We know this now thanks to his diaries’ uncensored reflections. Tales of past suicide attempts hardly surprise, evidence of poor self-esteem and -worth add up, and it looks more and more like his demise was inevitable. Love is quick to quote Kurt saying he wanted to make three million dollars and retire a junkie just as his mother recalls the warning at top after hearing Nevermind‘s brilliance, knowing its success would consume him. In hindsight we can label them all “signs” of what was coming, but then you look at him with Frances and witness a man who’d do anything to be there for her. Ultimately his life’s tragedy proves just that. Beyond any desire for conventional narrative ease, he simply had our same pressures but none of the anonymity. A sensitive genius, life sadly became too much.

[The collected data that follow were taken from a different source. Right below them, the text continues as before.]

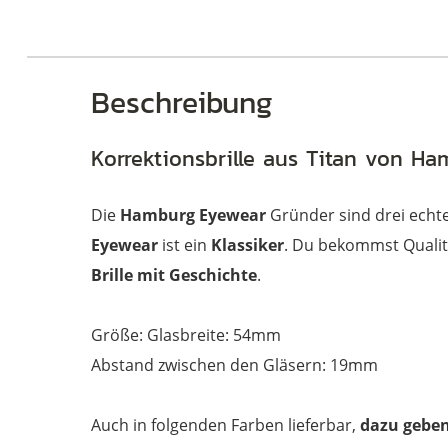
Beschreibung
Korrektionsbrille aus Titan von H
Die
Hamburg Eyewear
Gründer sind drei ech
Eyewear
ist ein
Klassiker
. Du bekommst Qualit
Brille mit Geschichte
.
Größe: Glasbreite: 54mm
Abstand zwischen den Gläsern: 19mm
Auch in folgenden Farben lieferbar,
dazu geben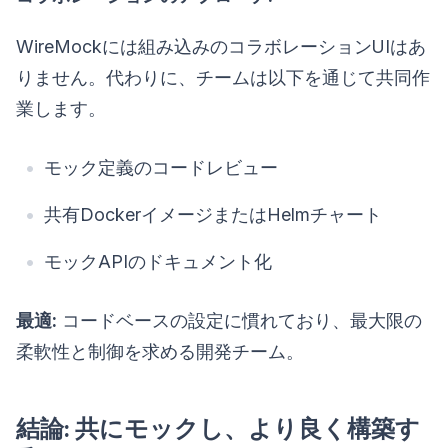
WireMockには組み込みのコラボレーションUIはあ
りません。代わりに、チームは以下を通じて共同作
業します。
モック定義のコードレビュー
共有DockerイメージまたはHelmチャート
モックAPIのドキュメント化
最適:
コードベースの設定に慣れており、最大限の
柔軟性と制御を求める開発チーム。
結論: 共にモックし、より良く構築す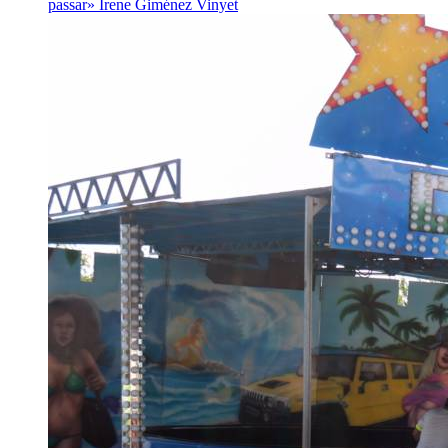
passar»
Irene Giménez Vinyet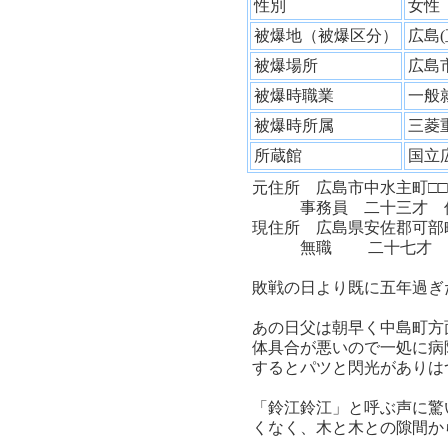
性別
女
被爆地（被爆区分）
広島
被爆場所
広島
被爆時職業
一般
被爆時所属
三菱
所蔵館
国立
元住所 広島市中水主町□□
事務員 二十三才 佐
現住所 広島県安佐郡可部町
無職 二十七才 前
敗戦の日より既に五年過ぎ
あの日父は朝早く中島町方
体具合が悪いので一処に病
するとパツと閃光がありは
「鈴江鈴江」と呼ぶ声に驚
くなく、木と木との隙間か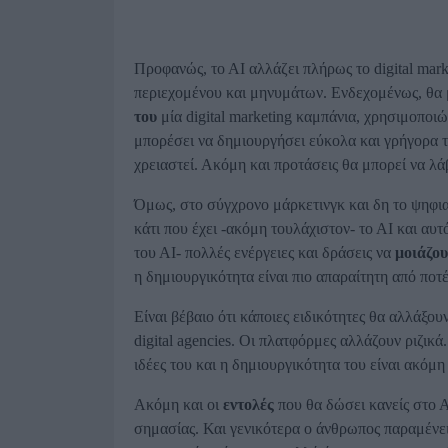
Προφανώς, το ΑΙ αλλάζει πλήρως το digital mark
περιεχομένου και μηνυμάτων. Ενδεχομένως, θα μ
του
μία digital marketing καμπάνια, χρησιμοποι
μπορέσει να δημιουργήσει εύκολα και γρήγορα τα 
χρειαστεί. Ακόμη και προτάσεις θα μπορεί να λάβε
Όμως, στο σύγχρονο μάρκετινγκ και δη το ψηφι
κάτι που έχει -ακόμη τουλάχιστον- το ΑΙ και αυτ
του ΑΙ- πολλές ενέργειες και δράσεις να
μοιάζου
η δημιουργικότητα είναι πιο απαραίτητη από ποτ
Είναι βέβαιο ότι κάποιες ειδικότητες θα αλλάξου
digital agencies. Οι πλατφόρμες αλλάζουν ριζικ
ιδέες του και η δημιουργικότητα του είναι ακόμη 
Ακόμη και οι
εντολές
που θα δώσει κανείς στο Α
σημασίας. Και γενικότερα ο άνθρωπος παραμένει 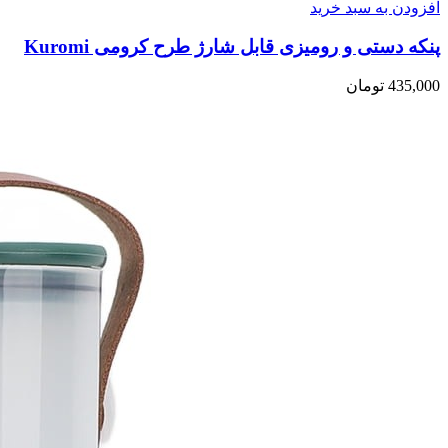
افزودن به سبد خرید
پنکه دستی و رومیزی قابل شارژ طرح کرومی Kuromi
435,000
تومان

Montage of Heck is less justification for this than celebration. Those involved, (Dave Grohl was interviewed after Morgen completed what would be his final cut), explain how lucky they were to have known him for the time they did. And alongside sad recollections comes the kinetic energy of live shows—which Kurt admitted his love for outweighed the negatives fame attached—infectious apathetic-tinged playfulness on the road, and songs great enough to endure. The same emotions that pushed him to the brink also flowed through pen, guitar, and voice to deliver anthems for a generation as lost as he was. It’s clichéd to say, but the majority of artistic legends often find what propels them forward to simultaneously become their destruction. Morgen shows that despite his ubiquity he was also just a man who’d had enough.